Applying the rule to this case, Justice Scalia says first says that under the standard laws of statutory interpretation and the Rule of the Last Antecedent the phrase “in the national economy” only applies to the fifth step. Second he says that while Social Security’s interpretation of the rule might seem unreasonable in some circumstances as with Pauline Thomas, it could just as well be considered reasonable in many more. He argues that if someone can do their former job, regardless of whether it still exists or not, it is also very likely that they could do some other job.

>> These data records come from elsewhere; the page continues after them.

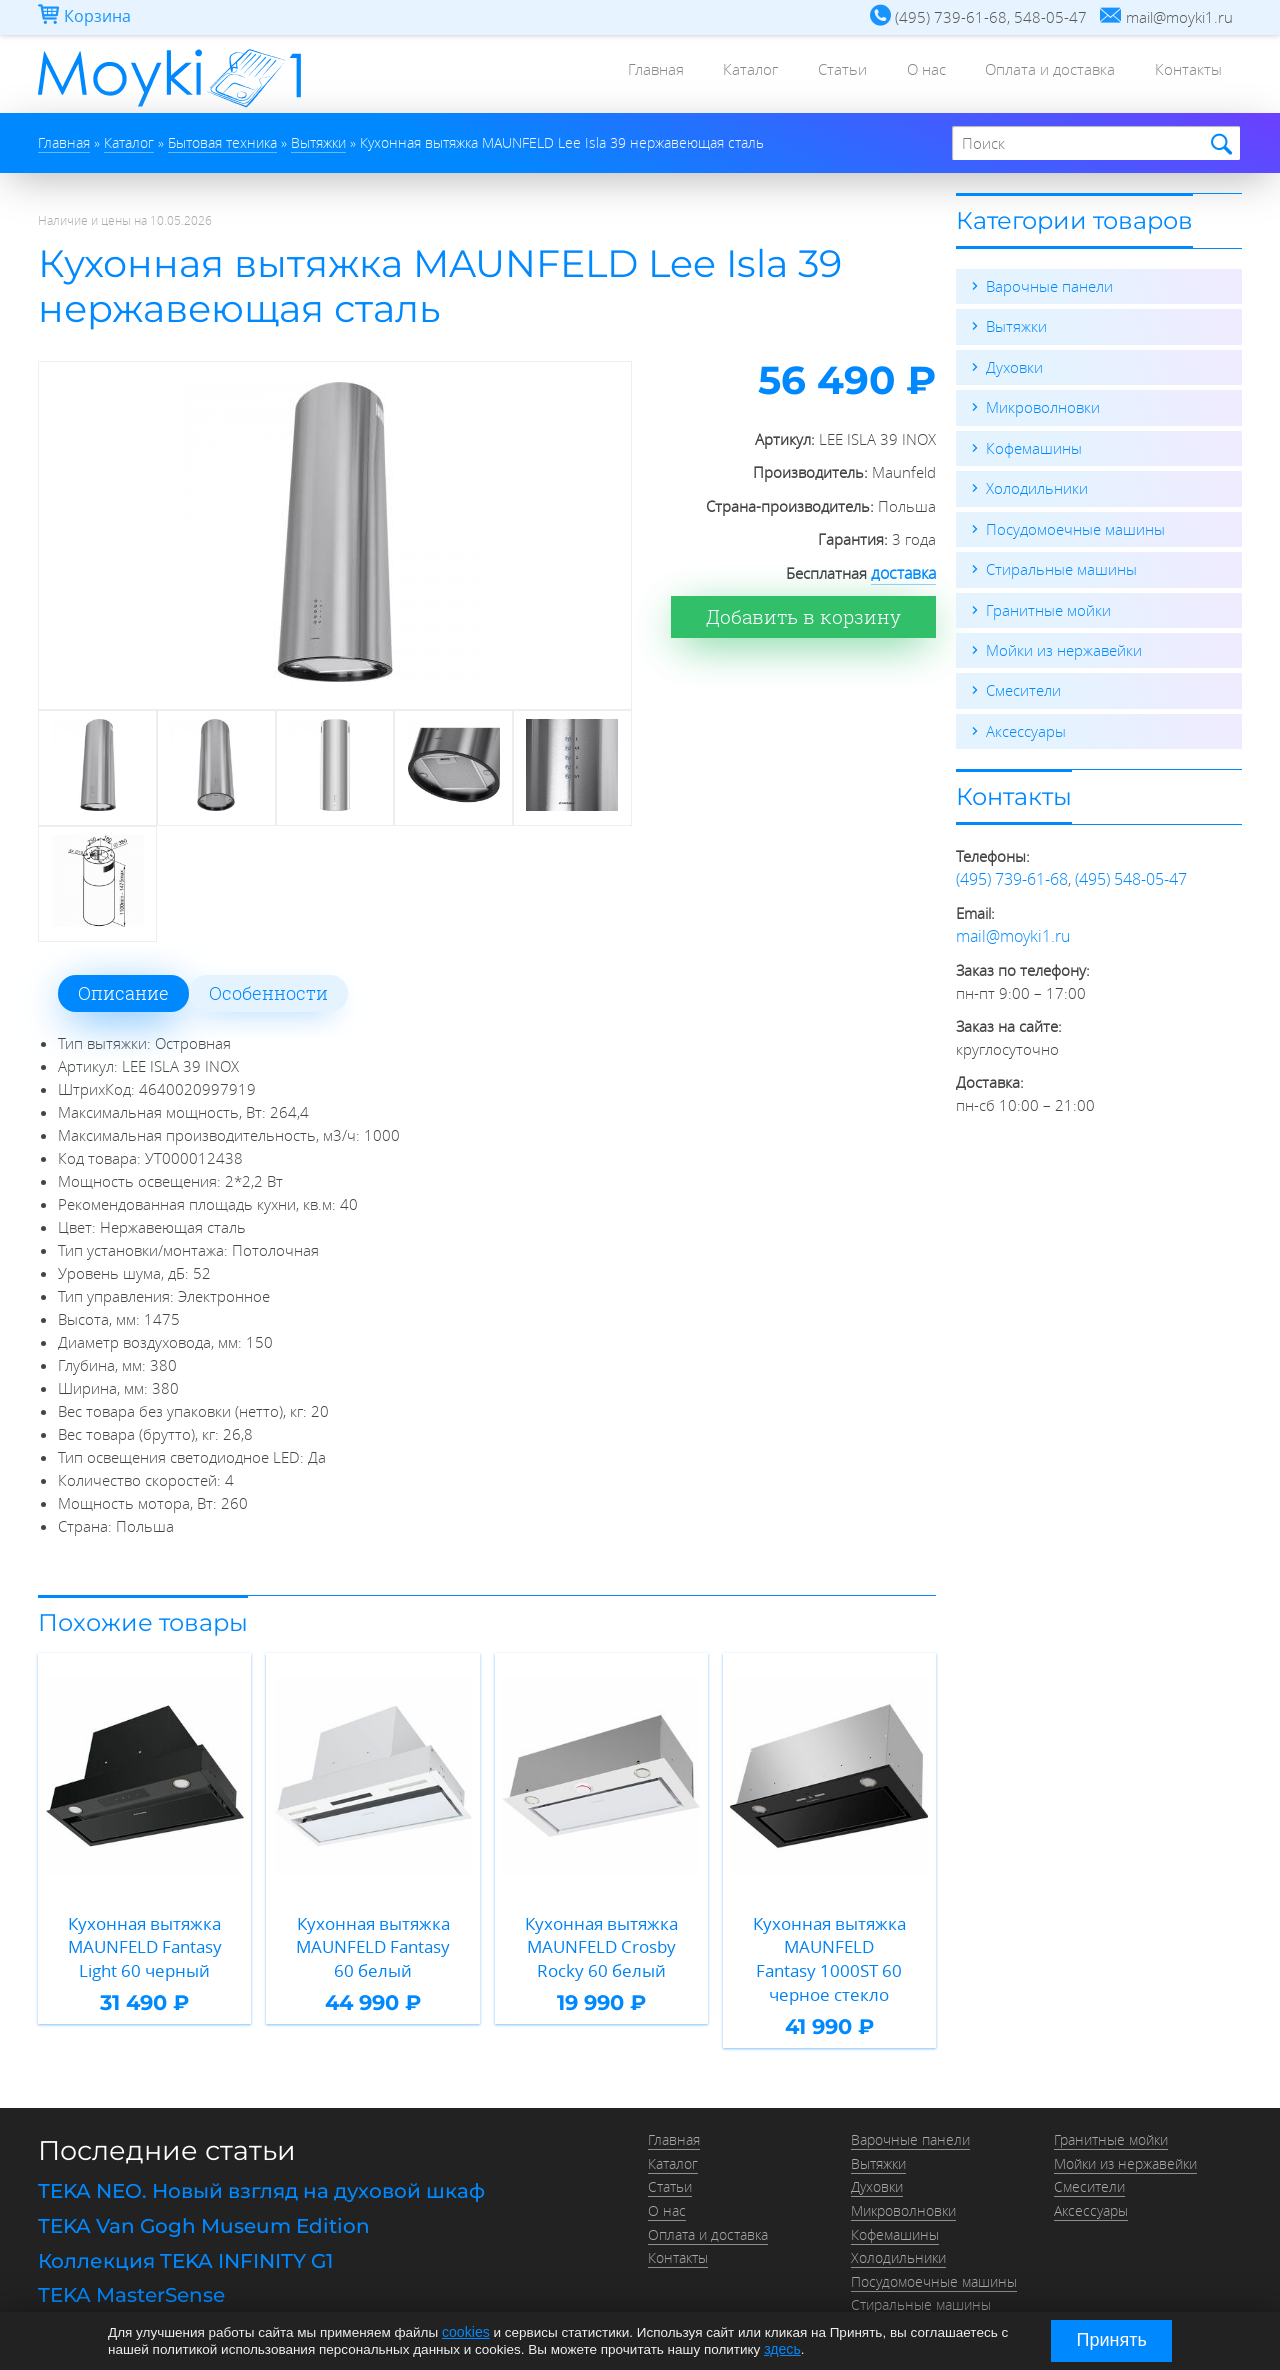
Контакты (1183, 75)
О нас (900, 75)
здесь (781, 2348)
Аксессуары (1026, 726)
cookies (465, 2332)
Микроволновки (1043, 406)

Justice Scalia expounds that especially in administrative law perfection in the system is not guaranteed nor is it reasonable to expect. All of the law to some degree is based on generalizations. He cites the Social Security court system as being “probably the largest adjudicative agency in the western world . . . the need for efficiency is self-evident.” He also adds that “virtually every legal (or other) rule has imperfect applications in particular circumstances.”
I have seen several instances of commentators interpreting this case to mean more than it does. This is not a Social Security Disability case. It is a Constitutional separation of powers case. The erroneous commentary seems to indicate that the ruling passes judgment on, validates, and approves of the entire fourth and fifth steps and the vocational expert testimony. While there is probably much that could be argued pro and con regarding this part of the process, this case does not address these issues.